But we did have differences of opinion, all the long way.

An ocean voyage is an excellent time for discussion. Now we had no eavesdroppers, we could loll and loaf in our deck chairs and talk and talk--there was nothing else to do. Our absolute lack of facts only made the field of discussion wider.

"We'll leave papers with our consul where the yacht stays," Terry planned. "If we don't come back in--say a month--they can send a relief party after us."

"A punitive expedition," I urged. "If the ladies do eat us we must make reprisals."

"They can locate that last stopping place easy enough, and I've made a sort of chart of that lake and cliff and waterfall."

"Yes, but how will they get up?" asked Jeff.

"Same way we do, of course. If three valuable American citizens are lost up there, they will follow somehow--to say nothing of the glittering attractions of that fair land--let's call it `Feminisia,'" he broke off.

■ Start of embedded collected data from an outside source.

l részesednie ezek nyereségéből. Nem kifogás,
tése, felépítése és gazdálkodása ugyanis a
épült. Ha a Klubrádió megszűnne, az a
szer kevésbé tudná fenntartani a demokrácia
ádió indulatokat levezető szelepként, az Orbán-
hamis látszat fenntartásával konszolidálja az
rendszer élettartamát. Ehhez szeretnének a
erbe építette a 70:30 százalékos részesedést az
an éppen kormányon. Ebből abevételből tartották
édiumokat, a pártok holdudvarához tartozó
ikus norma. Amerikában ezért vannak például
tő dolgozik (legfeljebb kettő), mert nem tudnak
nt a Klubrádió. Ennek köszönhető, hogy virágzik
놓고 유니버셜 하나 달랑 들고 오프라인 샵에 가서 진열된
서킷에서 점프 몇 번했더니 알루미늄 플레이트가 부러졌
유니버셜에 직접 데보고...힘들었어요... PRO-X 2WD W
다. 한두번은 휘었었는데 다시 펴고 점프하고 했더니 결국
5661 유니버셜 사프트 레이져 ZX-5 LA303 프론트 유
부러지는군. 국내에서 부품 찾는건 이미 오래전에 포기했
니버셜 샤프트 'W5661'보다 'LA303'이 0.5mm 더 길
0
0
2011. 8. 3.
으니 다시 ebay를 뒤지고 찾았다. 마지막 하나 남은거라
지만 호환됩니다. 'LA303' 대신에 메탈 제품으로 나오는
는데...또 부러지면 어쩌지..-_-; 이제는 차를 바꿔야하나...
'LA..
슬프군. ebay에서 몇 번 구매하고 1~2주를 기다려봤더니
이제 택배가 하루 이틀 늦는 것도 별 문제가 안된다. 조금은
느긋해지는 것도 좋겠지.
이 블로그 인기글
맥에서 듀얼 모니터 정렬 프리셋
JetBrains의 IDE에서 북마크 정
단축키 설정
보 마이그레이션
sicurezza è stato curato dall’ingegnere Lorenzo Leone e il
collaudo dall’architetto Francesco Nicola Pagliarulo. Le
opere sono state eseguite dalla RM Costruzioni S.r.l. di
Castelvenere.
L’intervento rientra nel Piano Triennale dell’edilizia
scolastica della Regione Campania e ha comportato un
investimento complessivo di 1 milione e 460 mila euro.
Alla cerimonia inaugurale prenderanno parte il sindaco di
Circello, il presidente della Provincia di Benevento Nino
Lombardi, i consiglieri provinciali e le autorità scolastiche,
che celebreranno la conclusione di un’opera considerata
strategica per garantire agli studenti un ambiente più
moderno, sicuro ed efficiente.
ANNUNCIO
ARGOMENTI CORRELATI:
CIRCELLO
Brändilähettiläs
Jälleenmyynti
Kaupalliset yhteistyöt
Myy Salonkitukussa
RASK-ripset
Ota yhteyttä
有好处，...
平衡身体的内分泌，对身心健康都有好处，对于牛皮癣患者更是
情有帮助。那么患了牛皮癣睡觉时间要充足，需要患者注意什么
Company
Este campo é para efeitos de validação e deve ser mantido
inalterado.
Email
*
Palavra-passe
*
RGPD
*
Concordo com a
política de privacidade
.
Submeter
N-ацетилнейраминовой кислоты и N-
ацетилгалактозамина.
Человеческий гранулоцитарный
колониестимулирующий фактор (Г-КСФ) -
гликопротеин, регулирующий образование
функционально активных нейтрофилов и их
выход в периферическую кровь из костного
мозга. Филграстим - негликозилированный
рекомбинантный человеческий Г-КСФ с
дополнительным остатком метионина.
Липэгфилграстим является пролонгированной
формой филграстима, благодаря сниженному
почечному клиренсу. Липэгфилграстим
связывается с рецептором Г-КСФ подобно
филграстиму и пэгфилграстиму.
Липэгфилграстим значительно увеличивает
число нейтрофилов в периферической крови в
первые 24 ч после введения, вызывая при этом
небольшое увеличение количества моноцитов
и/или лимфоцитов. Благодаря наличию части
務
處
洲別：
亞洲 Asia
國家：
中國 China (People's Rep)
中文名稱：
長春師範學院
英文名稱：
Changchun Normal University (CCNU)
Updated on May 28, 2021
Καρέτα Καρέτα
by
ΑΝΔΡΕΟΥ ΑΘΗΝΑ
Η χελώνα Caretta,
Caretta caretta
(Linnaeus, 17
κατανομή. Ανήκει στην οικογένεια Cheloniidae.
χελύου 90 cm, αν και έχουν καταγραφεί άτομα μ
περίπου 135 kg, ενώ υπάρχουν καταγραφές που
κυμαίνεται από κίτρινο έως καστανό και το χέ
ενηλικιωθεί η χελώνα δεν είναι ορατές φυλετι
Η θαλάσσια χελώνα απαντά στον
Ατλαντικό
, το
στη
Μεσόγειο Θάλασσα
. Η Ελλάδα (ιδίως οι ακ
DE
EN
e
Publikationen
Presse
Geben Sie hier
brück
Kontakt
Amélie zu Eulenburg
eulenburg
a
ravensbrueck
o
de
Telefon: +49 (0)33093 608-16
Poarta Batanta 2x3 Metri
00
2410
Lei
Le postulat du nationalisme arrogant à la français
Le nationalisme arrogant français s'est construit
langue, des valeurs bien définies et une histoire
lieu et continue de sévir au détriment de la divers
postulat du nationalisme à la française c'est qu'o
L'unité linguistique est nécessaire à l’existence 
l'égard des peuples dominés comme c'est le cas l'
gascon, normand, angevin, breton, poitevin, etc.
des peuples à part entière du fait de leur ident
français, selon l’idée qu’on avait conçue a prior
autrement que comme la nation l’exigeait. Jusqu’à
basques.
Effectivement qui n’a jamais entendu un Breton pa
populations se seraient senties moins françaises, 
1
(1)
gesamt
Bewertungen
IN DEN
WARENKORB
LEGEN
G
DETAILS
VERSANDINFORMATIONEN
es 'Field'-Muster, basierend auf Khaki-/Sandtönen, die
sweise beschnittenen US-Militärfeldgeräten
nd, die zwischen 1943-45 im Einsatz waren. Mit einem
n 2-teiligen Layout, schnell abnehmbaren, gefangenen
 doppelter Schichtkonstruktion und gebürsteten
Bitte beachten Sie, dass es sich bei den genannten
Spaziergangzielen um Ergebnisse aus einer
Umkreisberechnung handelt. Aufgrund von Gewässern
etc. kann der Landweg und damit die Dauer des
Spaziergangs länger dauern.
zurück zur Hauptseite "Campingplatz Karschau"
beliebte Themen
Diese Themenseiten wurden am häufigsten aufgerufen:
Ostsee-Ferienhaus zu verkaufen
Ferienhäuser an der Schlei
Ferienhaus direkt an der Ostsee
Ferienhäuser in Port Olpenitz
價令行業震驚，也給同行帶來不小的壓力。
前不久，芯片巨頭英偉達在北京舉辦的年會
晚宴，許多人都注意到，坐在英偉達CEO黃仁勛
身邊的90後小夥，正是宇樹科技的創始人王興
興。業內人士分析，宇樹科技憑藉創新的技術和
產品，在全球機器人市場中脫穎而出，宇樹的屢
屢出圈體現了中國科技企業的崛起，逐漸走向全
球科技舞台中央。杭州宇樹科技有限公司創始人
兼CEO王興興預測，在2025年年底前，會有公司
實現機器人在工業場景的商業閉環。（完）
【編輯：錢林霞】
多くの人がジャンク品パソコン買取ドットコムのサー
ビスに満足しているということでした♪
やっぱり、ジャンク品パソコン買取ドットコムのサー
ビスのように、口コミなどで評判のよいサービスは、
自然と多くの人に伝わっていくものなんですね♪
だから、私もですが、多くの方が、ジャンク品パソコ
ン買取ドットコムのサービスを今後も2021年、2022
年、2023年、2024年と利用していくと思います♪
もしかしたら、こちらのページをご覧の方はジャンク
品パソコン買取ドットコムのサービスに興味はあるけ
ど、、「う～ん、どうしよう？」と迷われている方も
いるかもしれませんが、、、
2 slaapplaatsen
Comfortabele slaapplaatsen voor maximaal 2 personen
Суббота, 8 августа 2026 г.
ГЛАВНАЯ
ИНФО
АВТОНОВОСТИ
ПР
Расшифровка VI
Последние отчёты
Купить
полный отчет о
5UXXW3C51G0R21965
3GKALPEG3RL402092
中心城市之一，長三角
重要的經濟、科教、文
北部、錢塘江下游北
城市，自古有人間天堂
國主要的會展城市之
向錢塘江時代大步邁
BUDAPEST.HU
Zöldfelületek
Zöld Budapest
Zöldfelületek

"You're right, Terry. Once the story gets out, the river will crawl with expeditions and the airships rise like a swarm of mosquitoes." I laughed as I thought of it. "We've made a great mistake not to let Mr. Yellow Press in on this. Save us! What headlines!"

"Not much!" said Terry grimly. "This is our party. We're going to find that place alone."

"What are you going to do with it when you do find it--if you do?" Jeff asked mildly.

Jeff was a tender soul. I think he thought that country--if there was one--was just blossoming with roses and babies and canaries and tidies, and all that sort of thing.

And Terry, in his secret heart, had visions of a sort of sublimated summer resort--just Girls and Girls and Girls--and that he was going to be--well, Terry was popular among women even when there were other men around, and it's not to be wondered at that he had pleasant dreams of what might happen. I could see it in his eyes as he lay there, looking at the long blue rollers slipping by, and fingering that impressive mustache of his.

But I thought--then--that I could form a far clearer idea of what was before us than either of them.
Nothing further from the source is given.